Sneaking him into my hotel room
that is paid for by my work, though, that feels gloriously sexy and dirty. I do
him shamelessly, and it feels great. He’s not too bad, even though it’s just
plain vanilla sex.
I tell Bebe that I met someone
new in Central City. She and Mike are trying to work things out, and she’s
gotten over being angry at me for not being more supportive when she first told
me he had cheated on her. I don’t have anyone else to go to art house movies with,
and neither does she, so we sort of make up.
I tell her about Dean as she’s
dropping me off at home one afternoon after a matinee.
“So what’s he like?” she asks as
she pulls into my driveway.
I put on a dreamy, smitten
expression. “He has a stutter.”
“What?”
“It’s so fucking sexy.”
Bebe curls her lip in disgust.
“You’re weird.”
“It’s hot,” I insist with a grin
as I exit the car, refusing to back down or explain.
“Whatever,” she says. I slam the
car door.
I’ve told many friends about
being a dev, and never gotten a single negative comment. Their reactions ranged
from neutral (Rachel: “That’s different”) to supportive (Sarah, scoping the
Smiley Guy for me) to jealous (Lulu: “I wish I had a kink!”). And of course
Kara, who was like, no duh, it’s always been super obvious. But Bebe is the
first person I have told who was judgmental about it.
Oh well, I just chalk it up as
another reason she’s not a good friend, and vow not to talk about it with her
further. Still, it is fun to freak her out by flaunting it in front of her at least
the one time.
I go up to Central City again to
see Dean for dinner, and again things seem to go pretty well, although I don’t go
to his place. The next weekend, Dean comes to visit me. The first thing he says
as he walks in the door is, “Wow, this town really is a shit hole.”

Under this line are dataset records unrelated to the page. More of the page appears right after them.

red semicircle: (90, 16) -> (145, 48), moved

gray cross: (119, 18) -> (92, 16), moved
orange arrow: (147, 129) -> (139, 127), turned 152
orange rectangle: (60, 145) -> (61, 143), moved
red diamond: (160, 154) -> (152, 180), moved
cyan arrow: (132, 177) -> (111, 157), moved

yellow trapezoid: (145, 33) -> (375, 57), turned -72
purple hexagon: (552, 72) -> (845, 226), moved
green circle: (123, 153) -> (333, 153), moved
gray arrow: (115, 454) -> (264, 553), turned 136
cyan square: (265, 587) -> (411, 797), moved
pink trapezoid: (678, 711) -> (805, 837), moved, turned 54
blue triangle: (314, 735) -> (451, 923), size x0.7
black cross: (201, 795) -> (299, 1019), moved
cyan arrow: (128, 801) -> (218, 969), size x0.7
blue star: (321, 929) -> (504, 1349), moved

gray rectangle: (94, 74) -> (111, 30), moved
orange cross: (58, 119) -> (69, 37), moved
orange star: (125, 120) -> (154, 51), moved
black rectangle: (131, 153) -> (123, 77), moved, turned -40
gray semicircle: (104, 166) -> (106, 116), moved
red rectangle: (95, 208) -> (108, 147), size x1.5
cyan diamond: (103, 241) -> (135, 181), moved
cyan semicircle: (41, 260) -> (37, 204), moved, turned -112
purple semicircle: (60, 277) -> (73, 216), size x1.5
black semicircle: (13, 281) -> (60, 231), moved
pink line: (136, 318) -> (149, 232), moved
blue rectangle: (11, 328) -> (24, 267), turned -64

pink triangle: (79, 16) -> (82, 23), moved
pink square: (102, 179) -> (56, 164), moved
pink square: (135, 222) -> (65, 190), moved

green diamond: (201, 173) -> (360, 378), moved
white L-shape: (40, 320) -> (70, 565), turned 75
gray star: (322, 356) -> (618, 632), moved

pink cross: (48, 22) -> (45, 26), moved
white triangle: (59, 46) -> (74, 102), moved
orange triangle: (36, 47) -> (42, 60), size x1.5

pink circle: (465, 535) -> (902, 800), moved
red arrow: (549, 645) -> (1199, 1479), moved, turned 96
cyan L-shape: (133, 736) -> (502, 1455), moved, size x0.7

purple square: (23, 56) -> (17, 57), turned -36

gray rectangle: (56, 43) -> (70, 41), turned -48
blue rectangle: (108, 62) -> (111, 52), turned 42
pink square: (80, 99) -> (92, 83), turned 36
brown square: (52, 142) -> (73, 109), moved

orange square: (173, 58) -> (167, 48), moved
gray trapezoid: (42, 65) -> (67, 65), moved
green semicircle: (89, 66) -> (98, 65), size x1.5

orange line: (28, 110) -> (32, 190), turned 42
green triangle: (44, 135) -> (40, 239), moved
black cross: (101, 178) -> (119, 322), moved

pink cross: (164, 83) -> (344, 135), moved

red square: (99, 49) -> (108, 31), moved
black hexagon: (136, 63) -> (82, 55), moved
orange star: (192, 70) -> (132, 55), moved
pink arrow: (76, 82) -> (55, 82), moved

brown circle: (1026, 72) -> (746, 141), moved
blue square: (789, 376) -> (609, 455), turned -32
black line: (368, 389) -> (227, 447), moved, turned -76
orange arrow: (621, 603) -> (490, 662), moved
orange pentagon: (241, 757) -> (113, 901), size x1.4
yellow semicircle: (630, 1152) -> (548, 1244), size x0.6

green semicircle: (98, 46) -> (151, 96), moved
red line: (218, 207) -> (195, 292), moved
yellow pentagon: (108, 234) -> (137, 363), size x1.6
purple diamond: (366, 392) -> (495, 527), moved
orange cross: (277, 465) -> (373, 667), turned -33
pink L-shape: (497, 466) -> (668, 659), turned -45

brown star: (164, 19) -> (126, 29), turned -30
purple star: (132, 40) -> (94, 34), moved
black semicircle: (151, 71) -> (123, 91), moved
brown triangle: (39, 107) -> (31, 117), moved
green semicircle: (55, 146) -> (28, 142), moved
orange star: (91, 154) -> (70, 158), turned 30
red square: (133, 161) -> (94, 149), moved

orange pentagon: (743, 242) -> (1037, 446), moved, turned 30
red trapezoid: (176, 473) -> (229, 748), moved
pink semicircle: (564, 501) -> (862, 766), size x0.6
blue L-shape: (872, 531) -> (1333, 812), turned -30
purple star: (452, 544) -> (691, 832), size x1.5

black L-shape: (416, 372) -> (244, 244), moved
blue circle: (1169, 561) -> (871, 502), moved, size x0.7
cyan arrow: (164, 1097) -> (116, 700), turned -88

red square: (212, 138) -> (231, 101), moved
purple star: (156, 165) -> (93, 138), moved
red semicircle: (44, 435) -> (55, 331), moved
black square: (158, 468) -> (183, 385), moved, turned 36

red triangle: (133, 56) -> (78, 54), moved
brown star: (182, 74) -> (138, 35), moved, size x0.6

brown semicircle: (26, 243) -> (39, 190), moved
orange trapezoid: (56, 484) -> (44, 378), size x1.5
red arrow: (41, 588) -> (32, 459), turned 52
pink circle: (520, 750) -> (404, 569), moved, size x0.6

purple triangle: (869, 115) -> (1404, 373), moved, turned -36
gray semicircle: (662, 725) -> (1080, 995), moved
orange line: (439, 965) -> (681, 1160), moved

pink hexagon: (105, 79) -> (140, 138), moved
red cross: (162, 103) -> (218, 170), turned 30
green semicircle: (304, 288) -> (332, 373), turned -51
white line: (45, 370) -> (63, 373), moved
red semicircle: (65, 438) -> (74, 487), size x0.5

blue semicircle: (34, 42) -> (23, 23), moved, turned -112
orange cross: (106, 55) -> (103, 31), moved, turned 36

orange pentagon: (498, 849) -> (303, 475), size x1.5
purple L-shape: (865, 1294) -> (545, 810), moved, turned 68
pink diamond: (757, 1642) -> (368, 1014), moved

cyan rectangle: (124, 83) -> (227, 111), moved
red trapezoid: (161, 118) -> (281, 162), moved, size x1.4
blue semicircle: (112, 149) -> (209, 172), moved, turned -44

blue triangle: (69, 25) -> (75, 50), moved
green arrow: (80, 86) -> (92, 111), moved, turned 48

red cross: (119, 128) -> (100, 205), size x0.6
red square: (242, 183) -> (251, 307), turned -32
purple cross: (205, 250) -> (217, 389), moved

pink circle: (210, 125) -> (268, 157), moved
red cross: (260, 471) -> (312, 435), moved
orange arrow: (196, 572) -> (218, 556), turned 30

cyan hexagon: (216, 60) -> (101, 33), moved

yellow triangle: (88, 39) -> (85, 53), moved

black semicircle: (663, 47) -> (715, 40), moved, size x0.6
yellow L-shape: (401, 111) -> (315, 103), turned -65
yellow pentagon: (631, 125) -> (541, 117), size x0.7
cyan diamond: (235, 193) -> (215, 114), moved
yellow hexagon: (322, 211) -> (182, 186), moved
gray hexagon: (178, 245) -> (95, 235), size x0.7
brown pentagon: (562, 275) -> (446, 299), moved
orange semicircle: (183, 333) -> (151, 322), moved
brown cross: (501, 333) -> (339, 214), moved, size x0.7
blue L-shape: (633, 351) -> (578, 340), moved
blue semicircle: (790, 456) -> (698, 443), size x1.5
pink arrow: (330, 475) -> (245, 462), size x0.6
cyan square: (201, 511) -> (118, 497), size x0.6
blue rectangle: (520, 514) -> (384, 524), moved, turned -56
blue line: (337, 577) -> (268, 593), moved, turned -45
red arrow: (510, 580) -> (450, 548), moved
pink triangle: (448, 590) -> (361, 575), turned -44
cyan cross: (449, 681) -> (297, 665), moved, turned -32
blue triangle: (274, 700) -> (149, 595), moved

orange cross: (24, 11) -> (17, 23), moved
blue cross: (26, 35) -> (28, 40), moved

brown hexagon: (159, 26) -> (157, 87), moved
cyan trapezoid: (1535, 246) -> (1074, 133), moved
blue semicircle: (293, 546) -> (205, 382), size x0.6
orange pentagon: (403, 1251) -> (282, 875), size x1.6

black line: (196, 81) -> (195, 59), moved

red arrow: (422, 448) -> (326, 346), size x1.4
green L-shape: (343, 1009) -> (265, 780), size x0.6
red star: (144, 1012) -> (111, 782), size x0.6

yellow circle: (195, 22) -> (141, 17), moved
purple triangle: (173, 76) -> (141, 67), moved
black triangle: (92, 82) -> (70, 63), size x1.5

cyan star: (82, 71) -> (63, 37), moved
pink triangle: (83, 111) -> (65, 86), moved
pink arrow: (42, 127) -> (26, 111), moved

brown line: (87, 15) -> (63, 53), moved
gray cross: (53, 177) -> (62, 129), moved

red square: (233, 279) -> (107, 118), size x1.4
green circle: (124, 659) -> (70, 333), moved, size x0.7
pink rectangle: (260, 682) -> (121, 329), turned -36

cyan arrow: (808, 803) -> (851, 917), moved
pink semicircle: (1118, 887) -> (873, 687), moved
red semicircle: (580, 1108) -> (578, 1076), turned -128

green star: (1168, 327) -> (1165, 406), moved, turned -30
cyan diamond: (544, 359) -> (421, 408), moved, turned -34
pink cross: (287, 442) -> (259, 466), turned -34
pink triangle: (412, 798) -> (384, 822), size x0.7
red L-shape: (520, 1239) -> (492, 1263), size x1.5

I make a face at him. Yes, I have
nicknamed this place Craptown, but I haven’t told him that. I’m stuck here for
the foreseeable future, and I’m trying to make the best of the situation. It
doesn’t help to hear him say something like that.
“It’s not so bad,” I say
defensively. “The problem is the main road into town from the freeway takes you
right through the worst parts. It’s really shocking how much poverty and
neglect the city allows.”
He ignores me. “And the
churches!” he continues. “I’ve never seen so many churches in my life. There’s
literally one on every c-c-c-c-corner.”
“I know,” I admit, defeated. “It
sucks that everyone’s social life here revolves entirely around church. Why do
you think I had to go to Central City to meet someone?”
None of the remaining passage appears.